(Stored data entries)
Start of Block

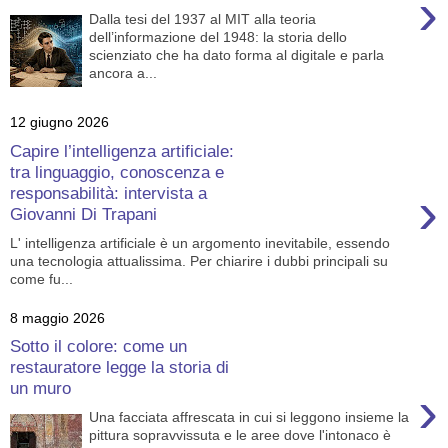
›
Dalla tesi del 1937 al MIT alla teoria
dell’informazione del 1948: la storia dello
scienziato che ha dato forma al digitale e parla
ancora a...
12 giugno 2026
Capire l’intelligenza artificiale:
tra linguaggio, conoscenza e
›
responsabilità: intervista a
Giovanni Di Trapani
L' intelligenza artificiale è un argomento inevitabile, essendo
una tecnologia attualissima. Per chiarire i dubbi principali su
come fu...
8 maggio 2026
Sotto il colore: come un
restauratore legge la storia di
un muro
›
Una facciata affrescata in cui si leggono insieme la
pittura sopravvissuta e le aree dove l'intonaco è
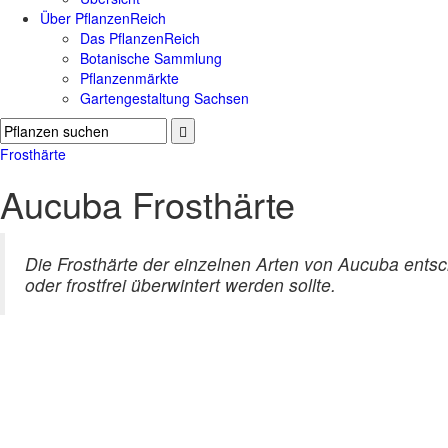
Über PflanzenReich
Das PflanzenReich
Botanische Sammlung
Pflanzenmärkte
Gartengestaltung Sachsen
Frosthärte
Aucuba Frosthärte
Die Frosthärte der einzelnen Arten von Aucuba entsch
oder frostfrei überwintert werden sollte.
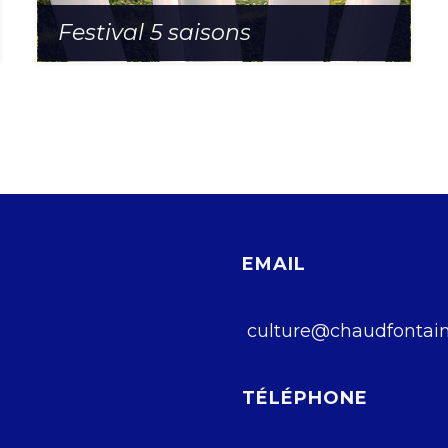
Festival 5 saisons
EMAIL
culture@chaudfontain
TÉLÉPHONE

End of Block

_Task prompt_
All lines from the one containing "L' intelligenza artificiale" through the end of the data are to be restated exactly, with nothing else and without the pictures.

_Answer area_
L' intelligenza artificiale è un argomento inevitabile, essendo
una tecnologia attualissima. Per chiarire i dubbi principali su
come fu...
8 maggio 2026
Sotto il colore: come un
restauratore legge la storia di
un muro
›
Una facciata affrescata in cui si leggono insieme la
pittura sopravvissuta e le aree dove l'intonaco è
Über PflanzenReich
Das PflanzenReich
Botanische Sammlung
Pflanzenmärkte
Gartengestaltung Sachsen
Frosthärte
Aucuba Frosthärte
Die Frosthärte der einzelnen Arten von Aucuba entsch
oder frostfrei überwintert werden sollte.
Festival 5 saisons
EMAIL
culture@chaudfontain
TÉLÉPHONE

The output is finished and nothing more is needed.